## Action item
What you return must match the data below exactly, minus any pictures.

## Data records
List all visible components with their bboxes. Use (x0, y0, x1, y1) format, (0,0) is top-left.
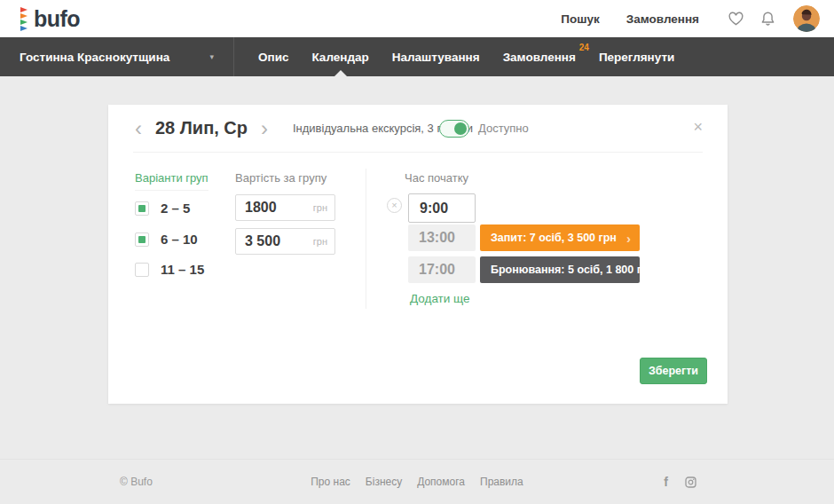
footer: © Bufo Про нас Бізнесу Допомога Правила … (0, 459, 834, 504)
search-link[interactable]: Пошук (561, 12, 599, 26)
prev-day-button[interactable]: ‹ (133, 118, 144, 139)
group-option-label: 2 – 5 (161, 201, 190, 216)
tab-preview[interactable]: Переглянути (587, 37, 686, 76)
tab-label: Замовлення (503, 51, 576, 64)
day-editor-card: ‹ 28 Лип, Ср › Індивідуальна екскурсія, … (108, 105, 728, 404)
orders-link[interactable]: Замовлення (626, 12, 699, 26)
date-title: 28 Лип, Ср (155, 118, 248, 138)
times-column-header: Час початку (405, 171, 468, 185)
start-time-input[interactable] (408, 193, 476, 223)
facebook-icon[interactable]: f (664, 475, 668, 489)
availability-group: Доступно (439, 105, 529, 152)
group-option-11-15[interactable]: 11 – 15 (135, 262, 204, 277)
tab-calendar[interactable]: Календар (300, 37, 380, 76)
footer-link-help[interactable]: Допомога (417, 476, 465, 488)
tab-description[interactable]: Опис (247, 37, 300, 76)
tab-label: Опис (258, 51, 288, 64)
price-input-2[interactable] (235, 228, 335, 255)
group-option-2-5[interactable]: 2 – 5 (135, 201, 190, 216)
booking-badge[interactable]: Бронювання: 5 осіб, 1 800 грн › (480, 256, 640, 283)
checkbox-icon[interactable] (135, 263, 149, 277)
bufo-logo[interactable]: bufo (20, 6, 80, 31)
price-field-2: грн (235, 228, 335, 255)
social-icons: f (664, 475, 696, 489)
tab-orders[interactable]: Замовлення 24 (492, 37, 587, 76)
tab-label: Календар (311, 51, 368, 64)
group-option-label: 6 – 10 (161, 232, 198, 247)
listing-navbar: Гостинна Краснокутщина ▾ Опис Календар Н… (0, 37, 834, 76)
card-header: ‹ 28 Лип, Ср › Індивідуальна екскурсія, … (133, 105, 703, 153)
listing-title: Гостинна Краснокутщина (20, 51, 169, 64)
groups-column-header: Варіанти груп (135, 171, 208, 191)
favorites-heart-icon[interactable] (726, 9, 745, 28)
group-option-label: 11 – 15 (161, 262, 204, 277)
save-button[interactable]: Зберегти (640, 358, 707, 384)
time-field-active (408, 193, 476, 223)
footer-link-business[interactable]: Бізнесу (366, 476, 402, 488)
column-divider (366, 169, 366, 309)
close-icon[interactable]: × (693, 119, 703, 135)
toggle-knob (454, 122, 467, 135)
footer-links: Про нас Бізнесу Допомога Правила (311, 476, 523, 488)
next-day-button[interactable]: › (259, 118, 270, 139)
checkbox-icon[interactable] (135, 201, 149, 216)
nav-tabs: Опис Календар Налаштування Замовлення 24… (234, 37, 686, 76)
checkbox-icon[interactable] (135, 232, 149, 247)
request-badge[interactable]: Запит: 7 осіб, 3 500 грн › (480, 224, 640, 251)
availability-toggle[interactable] (439, 120, 469, 138)
price-input-1[interactable] (235, 194, 335, 221)
copyright: © Bufo (120, 476, 153, 488)
time-slot-17: 17:00 (408, 256, 476, 283)
group-option-6-10[interactable]: 6 – 10 (135, 232, 198, 247)
prices-column-header: Вартість за групу (235, 171, 327, 185)
price-field-1: грн (235, 194, 335, 221)
listing-dropdown[interactable]: Гостинна Краснокутщина ▾ (0, 37, 234, 76)
tab-label: Налаштування (392, 51, 480, 64)
chevron-right-icon: › (626, 231, 631, 246)
bufo-logo-icon (20, 6, 31, 31)
booking-badge-label: Бронювання: 5 осіб, 1 800 грн (491, 264, 655, 276)
instagram-icon[interactable] (685, 476, 696, 488)
logo-text: bufo (34, 8, 80, 30)
tab-label: Переглянути (599, 51, 674, 64)
user-avatar[interactable] (793, 5, 820, 32)
remove-time-icon[interactable]: × (387, 198, 402, 213)
top-header: bufo Пошук Замовлення (0, 0, 834, 37)
tab-settings[interactable]: Налаштування (381, 37, 492, 76)
footer-link-rules[interactable]: Правила (480, 476, 523, 488)
add-more-link[interactable]: Додати ще (410, 292, 470, 305)
topbar-right: Пошук Замовлення (561, 5, 820, 32)
chevron-right-icon: › (655, 263, 659, 278)
chevron-down-icon: ▾ (209, 52, 214, 61)
availability-label: Доступно (478, 122, 529, 135)
footer-link-about[interactable]: Про нас (311, 476, 350, 488)
request-badge-label: Запит: 7 осіб, 3 500 грн (491, 232, 626, 244)
notifications-bell-icon[interactable] (758, 9, 777, 28)
time-slot-13: 13:00 (408, 224, 476, 251)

## Result for this task
List all visible components with their bboxes. Use (x0, y0, x1, y1) format, (0,0) is top-left.
footer: © Bufo Про нас Бізнесу Допомога Правила … (0, 459, 834, 504)
search-link[interactable]: Пошук (561, 12, 599, 26)
prev-day-button[interactable]: ‹ (133, 118, 144, 139)
group-option-label: 2 – 5 (161, 201, 190, 216)
tab-preview[interactable]: Переглянути (587, 37, 686, 76)
tab-label: Замовлення (503, 51, 576, 64)
day-editor-card: ‹ 28 Лип, Ср › Індивідуальна екскурсія, … (108, 105, 728, 404)
orders-link[interactable]: Замовлення (626, 12, 699, 26)
date-title: 28 Лип, Ср (155, 118, 248, 138)
times-column-header: Час початку (405, 171, 468, 185)
start-time-input[interactable] (408, 193, 476, 223)
facebook-icon[interactable]: f (664, 475, 668, 489)
availability-group: Доступно (439, 105, 529, 152)
group-option-11-15[interactable]: 11 – 15 (135, 262, 204, 277)
tab-calendar[interactable]: Календар (300, 37, 380, 76)
footer-link-help[interactable]: Допомога (417, 476, 465, 488)
tab-description[interactable]: Опис (247, 37, 300, 76)
tab-label: Опис (258, 51, 288, 64)
price-input-2[interactable] (235, 228, 335, 255)
group-option-2-5[interactable]: 2 – 5 (135, 201, 190, 216)
booking-badge[interactable]: Бронювання: 5 осіб, 1 800 грн › (480, 256, 640, 283)
checkbox-icon[interactable] (135, 263, 149, 277)
bufo-logo[interactable]: bufo (20, 6, 80, 31)
price-field-2: грн (235, 228, 335, 255)
social-icons: f (664, 475, 696, 489)
tab-orders[interactable]: Замовлення 24 (492, 37, 587, 76)
tab-label: Календар (311, 51, 368, 64)
group-option-label: 6 – 10 (161, 232, 198, 247)
listing-navbar: Гостинна Краснокутщина ▾ Опис Календар Н… (0, 37, 834, 76)
card-header: ‹ 28 Лип, Ср › Індивідуальна екскурсія, … (133, 105, 703, 153)
listing-title: Гостинна Краснокутщина (20, 51, 169, 64)
groups-column-header: Варіанти груп (135, 171, 208, 191)
favorites-heart-icon[interactable] (726, 9, 745, 28)
group-option-label: 11 – 15 (161, 262, 204, 277)
save-button[interactable]: Зберегти (640, 358, 707, 384)
time-field-active (408, 193, 476, 223)
footer-link-business[interactable]: Бізнесу (366, 476, 402, 488)
column-divider (366, 169, 366, 309)
close-icon[interactable]: × (693, 119, 703, 135)
toggle-knob (454, 122, 467, 135)
footer-links: Про нас Бізнесу Допомога Правила (311, 476, 523, 488)
next-day-button[interactable]: › (259, 118, 270, 139)
checkbox-icon[interactable] (135, 201, 149, 216)
nav-tabs: Опис Календар Налаштування Замовлення 24… (234, 37, 686, 76)
checkbox-icon[interactable] (135, 232, 149, 247)
request-badge[interactable]: Запит: 7 осіб, 3 500 грн › (480, 224, 640, 251)
availability-toggle[interactable] (439, 120, 469, 138)
price-input-1[interactable] (235, 194, 335, 221)
copyright: © Bufo (120, 476, 153, 488)
time-slot-17: 17:00 (408, 256, 476, 283)
group-option-6-10[interactable]: 6 – 10 (135, 232, 198, 247)
prices-column-header: Вартість за групу (235, 171, 327, 185)
price-field-1: грн (235, 194, 335, 221)
listing-dropdown[interactable]: Гостинна Краснокутщина ▾ (0, 37, 234, 76)
tab-label: Налаштування (392, 51, 480, 64)
chevron-right-icon: › (626, 231, 631, 246)
bufo-logo-icon (20, 6, 31, 31)
booking-badge-label: Бронювання: 5 осіб, 1 800 грн (491, 264, 655, 276)
instagram-icon[interactable] (685, 476, 696, 488)
logo-text: bufo (34, 8, 80, 30)
tab-label: Переглянути (599, 51, 674, 64)
user-avatar[interactable] (793, 5, 820, 32)
remove-time-icon[interactable]: × (387, 198, 402, 213)
top-header: bufo Пошук Замовлення (0, 0, 834, 37)
tab-settings[interactable]: Налаштування (381, 37, 492, 76)
footer-link-rules[interactable]: Правила (480, 476, 523, 488)
add-more-link[interactable]: Додати ще (410, 292, 470, 305)
topbar-right: Пошук Замовлення (561, 5, 820, 32)
chevron-right-icon: › (655, 263, 659, 278)
chevron-down-icon: ▾ (209, 52, 214, 61)
availability-label: Доступно (478, 122, 529, 135)
footer-link-about[interactable]: Про нас (311, 476, 350, 488)
request-badge-label: Запит: 7 осіб, 3 500 грн (491, 232, 626, 244)
notifications-bell-icon[interactable] (758, 9, 777, 28)
time-slot-13: 13:00 (408, 224, 476, 251)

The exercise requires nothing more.